The most basic hinge, the pivot hinge, was in use in by 1600 BCE (Before Common Era), based on archeological evidence from the ancient city of Hattusa. The pivot hinge is simply a post that rests in a socket or ring of stone, wood, or metal. This basic hinge design allows a door to swing fully open in both directions, or be blocked on one side to stop. Because of this feature, pivot hinges have been passed down through history and are still around everywhere, though in slightly fancier form. Saloon-style doors and bathroom stall doors are often mounted by pivot hinges.
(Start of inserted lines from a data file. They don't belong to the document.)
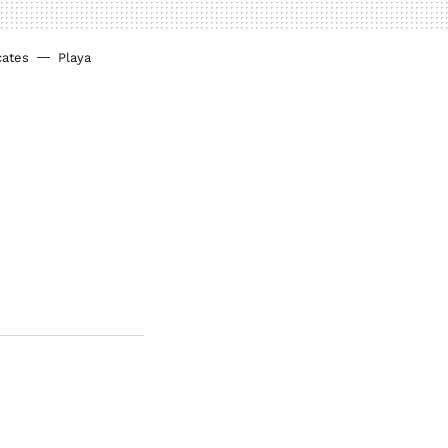
cates
Playa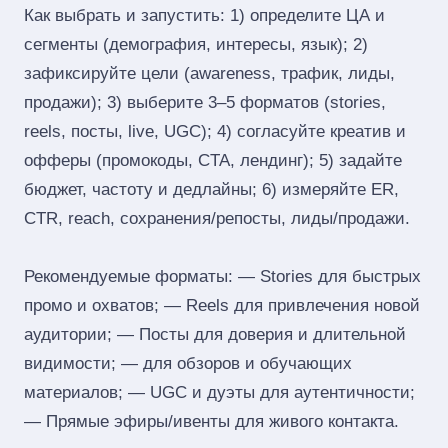
Как выбрать и запустить: 1) определите ЦА и
сегменты (демография, интересы, язык); 2)
зафиксируйте цели (awareness, трафик, лиды,
продажи); 3) выберите 3–5 форматов (stories,
reels, посты, live, UGC); 4) согласуйте креатив и
офферы (промокоды, CTA, лендинг); 5) задайте
бюджет, частоту и дедлайны; 6) измеряйте ER,
CTR, reach, сохранения/репосты, лиды/продажи.
Рекомендуемые форматы: — Stories для быстрых
промо и охватов; — Reels для привлечения новой
аудитории; — Посты для доверия и длительной
видимости; — для обзоров и обучающих
материалов; — UGC и дуэты для аутентичности;
— Прямые эфиры/ивенты для живого контакта.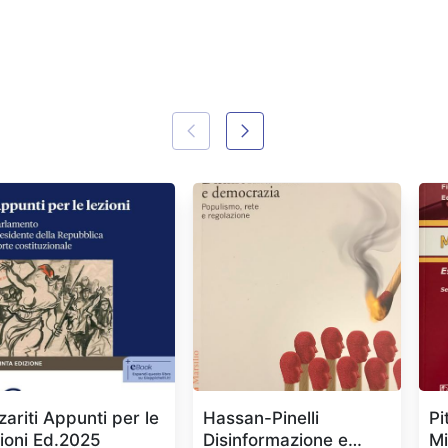
zariti Appunti per le
Hassan-Pinelli
Pi
zioni Ed.2025
Disinformazione e
M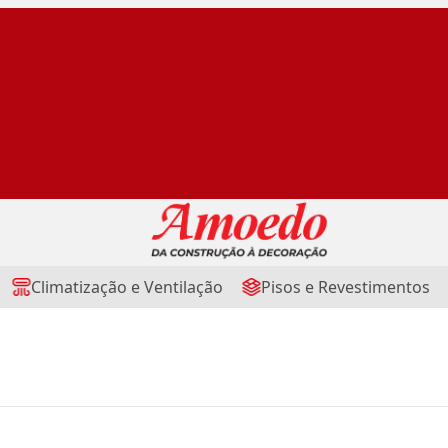
Climatização e Ventilação
Pisos e Revestimentos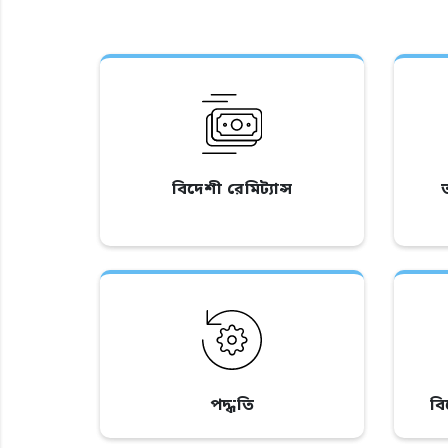
বিদেশী রেমিট্যান্স
পদ্ধতি
ব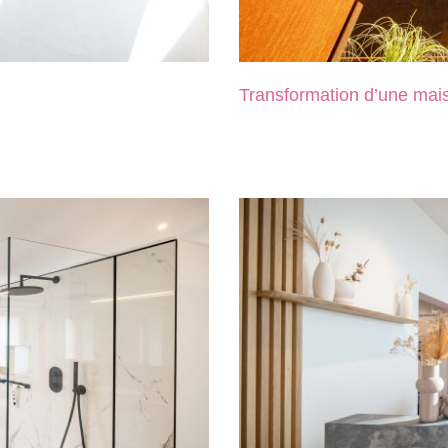
Transformation d’une mais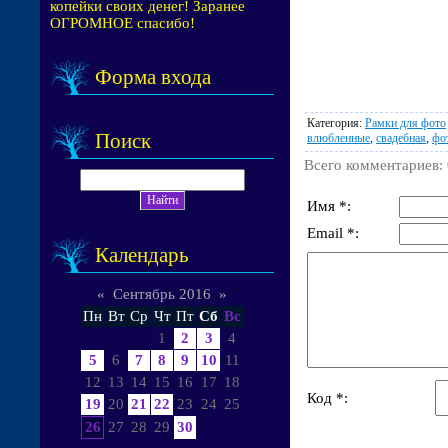
копейки своих денег! Заранее
ОГРОМНОЕ спасибо!
Форма входа
Категория
:
Рамки для фото
Поиск
влюбленные
,
свадебная
,
фо
Всего комментариев
:
Имя *:
Email *:
Календарь
«
Сентябрь 2016
»
Пн
Вт
Ср
Чт
Пт
Сб
Вс
1
2
3
4
5
6
7
8
9
10
11
12
13
14
15
16
17
18
Код *:
19
20
21
22
23
24
25
26
27
28
29
30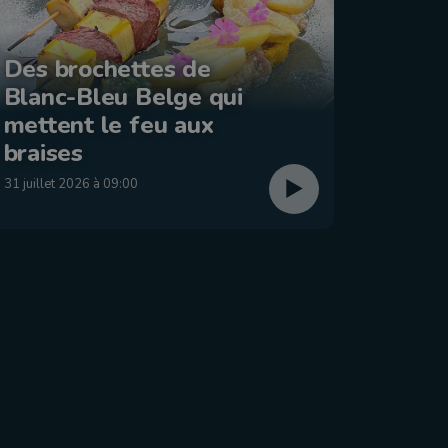
Des brochettes de
Blanc-Bleu Belge qui
La ba
mettent le feu aux
: Éta
braises
29 juillet
31 juillet 2026 à 09:00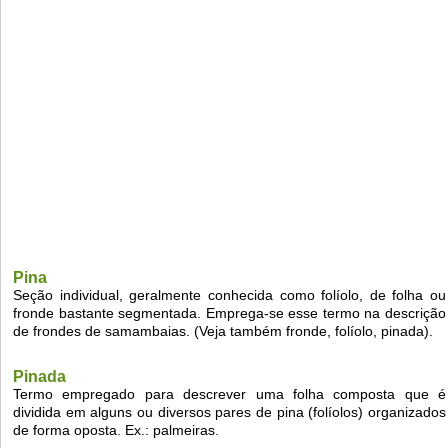
Pina
Seção individual, geralmente conhecida como folíolo, de folha ou
fronde bastante segmentada. Emprega-se esse termo na descrição
de frondes de samambaias. (Veja também fronde, folíolo, pinada).
Pinada
Termo empregado para descrever uma folha composta que é
dividida em alguns ou diversos pares de pina (folíolos) organizados
de forma oposta. Ex.: palmeiras.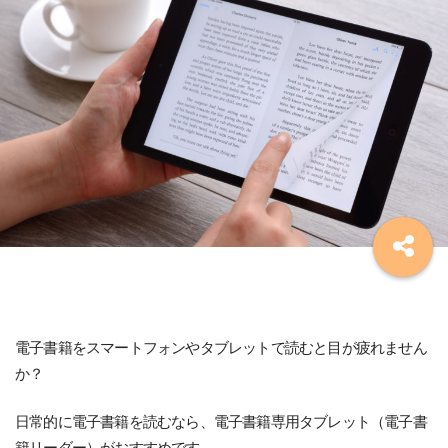
電子書籍をスマートフォンやタブレットで読むと目が疲れません
か？
日常的に電子書籍を読むなら、電子書籍専用タブレット（電子書
籍リーダー）がおすすめです。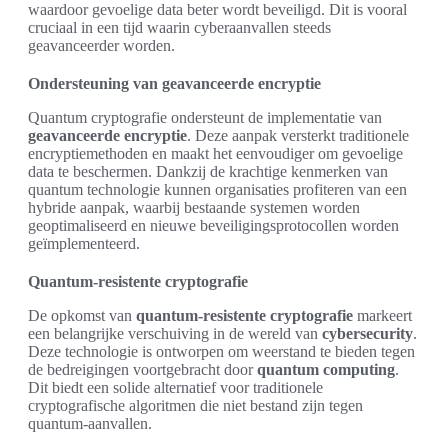
waardoor gevoelige data beter wordt beveiligd. Dit is vooral
cruciaal in een tijd waarin cyberaanvallen steeds
geavanceerder worden.
Ondersteuning van geavanceerde encryptie
Quantum cryptografie ondersteunt de implementatie van
geavanceerde encryptie
. Deze aanpak versterkt traditionele
encryptiemethoden en maakt het eenvoudiger om gevoelige
data te beschermen. Dankzij de krachtige kenmerken van
quantum technologie kunnen organisaties profiteren van een
hybride aanpak, waarbij bestaande systemen worden
geoptimaliseerd en nieuwe beveiligingsprotocollen worden
geïmplementeerd.
Quantum-resistente cryptografie
De opkomst van
quantum-resistente cryptografie
markeert
een belangrijke verschuiving in de wereld van
cybersecurity
.
Deze technologie is ontworpen om weerstand te bieden tegen
de bedreigingen voortgebracht door
quantum computing
.
Dit biedt een solide alternatief voor traditionele
cryptografische algoritmen die niet bestand zijn tegen
quantum-aanvallen.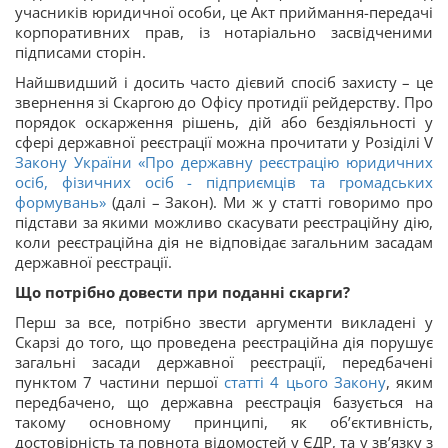
учасників юридичної особи, це Акт приймання-передачі
корпоративних прав, із нотаріально засвідченими
підписами сторін.
Найшвидший і досить часто дієвий спосіб захисту – це
звернення зі Скаргою до Офісу протидії рейдерству. Про
порядок оскарження рішень, дій або бездіяльності у
сфері державної реєстрації можна прочитати у Розіділі V
Закону України «Про державну реєстрацію юридичних
осіб, фізичних осіб - підприємців та громадських
формувань»
(далі – Закон). Ми ж у статті говоримо про
підстави за якими можливо скасувати реєстраційну дію,
коли реєстраційна дія не відповідає загальним засадам
державної реєстрації.
Що потрібно довести при поданні скарги?
Перш за все, потрібно звести аргументи викладені у
Скарзі до того, що проведена реєстраційна дія порушує
загальні засади державної реєстрації, передбачені
пунктом 7 частини першої
статті 4 цього Закону
, яким
передбачено, що державна реєстрація базується на
такому основному принципі, як об’єктивність,
достовірність та повнота відомостей у ЄДР, та у зв’язку з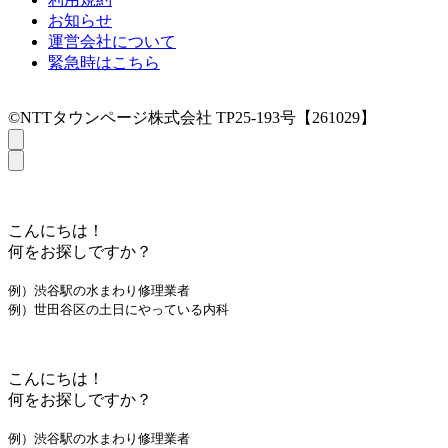
お知らせ
運営会社について
緊急時はこちら
©NTTタウンページ株式会社 TP25-193号【261029】
こんにちは！
何をお探しですか？
例）渋谷駅の水まわり修理業者
例）世田谷区の土日にやっている内科
こんにちは！
何をお探しですか？
例）渋谷駅の水まわり修理業者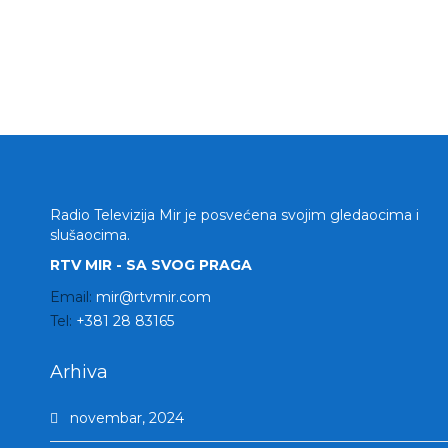
Radio Televizija Mir je posvećena svojim gledaocima i
slušaocima.
RTV MIR - SA SVOG PRAGA
Email:
mir@rtvmir.com
Tel:
+381 28 83165
Arhiva
novembar, 2024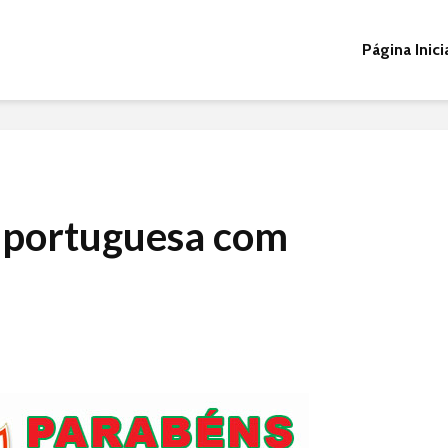
Página Inici
 portuguesa com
By the beginning of the Common Era, Romans were the most proficient with hinges and had downsized the hinge from a massive piece of hardware to on that would work inside the home on cabinet doors and boxes. The Egyptians, Assyrians, and Babylonians were also using hinges, but they were not as sophisticated as the Roman hinges, nor as sized down, and they were most always used for large doorways and other entryways such as city gates. No one knows when pivot hinges evolved to the strap hinges of the eleventh and twelfth centuries, but that evolution brought hinges one giant step closer to the hinges of today.
Advances in metalworking seem to have made a big difference in hinge development. All archeologists have discovered is that pivot posts and sockets were eventually reinforced with metal and several centuries later, cast iron strap hinges became common. Early examples of this type of hinge can be seen throughout Europe. You can also see how the simple strap hinge became more ornate. By the 1600s, smithies were busy forging many items for household use, among this list were a variety of hinges.
The settlement of the West brought on even more demand for hinges for all of the new homestead-building. Even the “tailgate” of the iconic Conestoga wagon relied on hinges as did the toolbox sometimes mounted on the side of the wagon. Initially, the blacksmiths were concerned with production and quality. Eventually, they had more time to create items that were both functional and esthetically pleasing.
Most of today’s hinges developed from refinements of the basics of these simple designs. A common door hinge has open rings (sockets) on both the door and the frame and a pin (post) that runs through the rings. If that sounds familiar, it’s because it still uses the basic physics of the original pivot hinge developed over 3500 years ago.